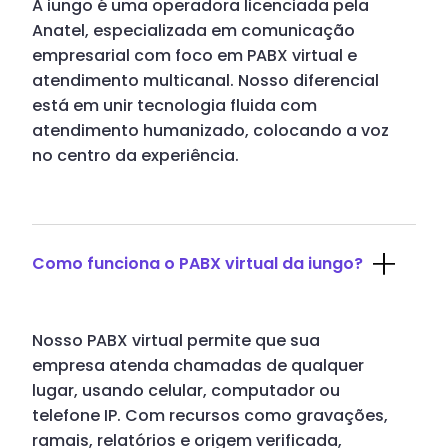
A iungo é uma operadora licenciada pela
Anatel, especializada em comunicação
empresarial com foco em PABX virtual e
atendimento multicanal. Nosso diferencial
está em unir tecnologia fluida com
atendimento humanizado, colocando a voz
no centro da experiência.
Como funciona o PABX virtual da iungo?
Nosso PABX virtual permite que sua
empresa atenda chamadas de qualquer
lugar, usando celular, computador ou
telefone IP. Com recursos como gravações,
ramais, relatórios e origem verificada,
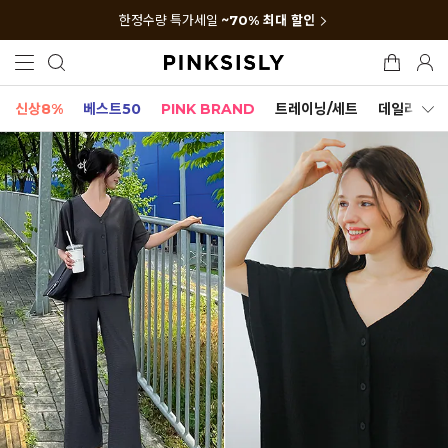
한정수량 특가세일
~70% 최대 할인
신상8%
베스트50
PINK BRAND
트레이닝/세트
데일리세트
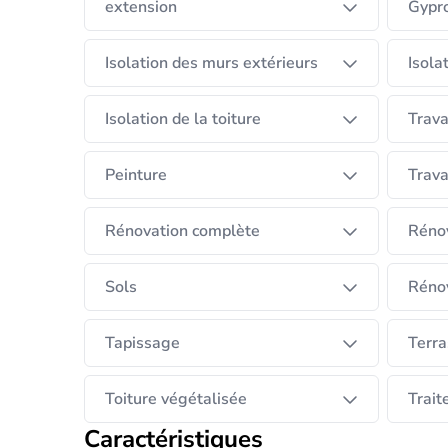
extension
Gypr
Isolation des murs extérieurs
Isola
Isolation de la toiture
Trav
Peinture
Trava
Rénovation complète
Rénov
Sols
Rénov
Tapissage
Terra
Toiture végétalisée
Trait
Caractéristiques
•••••
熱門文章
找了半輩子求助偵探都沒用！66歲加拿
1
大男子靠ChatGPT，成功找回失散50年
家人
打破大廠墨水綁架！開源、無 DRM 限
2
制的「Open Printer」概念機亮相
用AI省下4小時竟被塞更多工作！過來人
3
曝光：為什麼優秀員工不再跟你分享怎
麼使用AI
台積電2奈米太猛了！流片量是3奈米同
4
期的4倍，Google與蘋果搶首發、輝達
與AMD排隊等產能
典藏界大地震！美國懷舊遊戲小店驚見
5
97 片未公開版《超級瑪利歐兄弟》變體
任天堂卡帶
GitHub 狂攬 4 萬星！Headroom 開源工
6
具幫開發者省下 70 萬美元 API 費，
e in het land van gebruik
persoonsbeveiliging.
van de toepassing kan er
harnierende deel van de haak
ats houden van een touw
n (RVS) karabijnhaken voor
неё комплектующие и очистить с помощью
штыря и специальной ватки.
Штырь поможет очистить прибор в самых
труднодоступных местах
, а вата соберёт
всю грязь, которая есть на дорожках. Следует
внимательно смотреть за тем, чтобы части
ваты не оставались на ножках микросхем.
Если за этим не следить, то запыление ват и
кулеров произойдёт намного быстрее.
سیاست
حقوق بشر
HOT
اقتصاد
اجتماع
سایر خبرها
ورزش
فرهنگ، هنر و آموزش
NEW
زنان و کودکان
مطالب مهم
•••••
= TASK BRIEF =
All lines with the word "atendimento" must be located in the data and copied.

= TASK RESULT =
atendimento multicanal. Nosso diferencial
atendimento humanizado, colocando a voz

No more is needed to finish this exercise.